Georgia man uses voice to soothe hospice patients

Kevin Dunn has found peace in a place he never expected to go.

About 16 years ago, freshly laid off, the father of 3 needed a way to give back.

"The Lord spoke to me one morning and said, 'hospice,'" Dunn remembers. " I did not want to come here, because my only conception of what took place here was where people came to die."

But he overcame his fears, and began come to West Georgia Hospice in LaGrange every Monday to sing.

"When you're in this situation, your emotions are just sky high," says Jan Marshall, who is visiting a patient. "Kevin comes around with that beautiful voice of his, and he brings so much ease to the family."

Jan Marshall's parents both passed away here. Now her sister's boyfriend is here.

"You know the last thing to go on a person is a hearing," Marshall says.  "Are they aware, with their eyes?  No, but he hears it. And you can see a calming coming over him.  He loves to hear Kevin sing "Go Rest High on that Mountain.'"

Kevin kept singing two years ago, when, after 14 years of volunteering, the love of his life, his wife Deborah, got sick, and spent her final days here.

"It was something that I never, ever thought would take place, And I had some questions with God, and we all do sometimes," Dunn remembers.

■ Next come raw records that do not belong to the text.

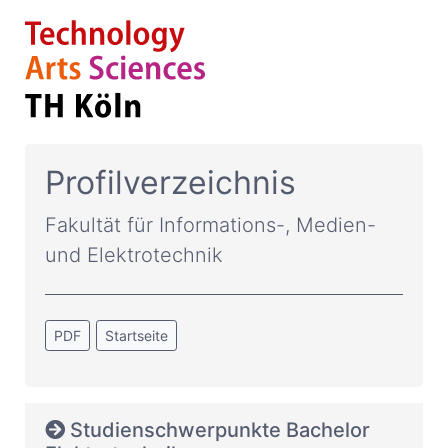
Profilverzeichnis
Fakultät für Informations-, Medien-
und Elektrotechnik
PDF
Startseite
Studienschwerpunkte Bachelor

He talked to a pastor friend about his grief.

"He said, 'Could it be God was preparing you for 14 years for this moment," Dunn says.

When Deborah died, Kevin Dunn's voice went quiet for a while.

"When I came back, it was very different, especially when I came to the room where she was located," he says.  "But at the end of the day, regardless of everything that took place, she was wanting me to continue in this."

Because singing is helping Kevin Dunn heal.

He hopes to keep coming back, helping families find some peace in letting go.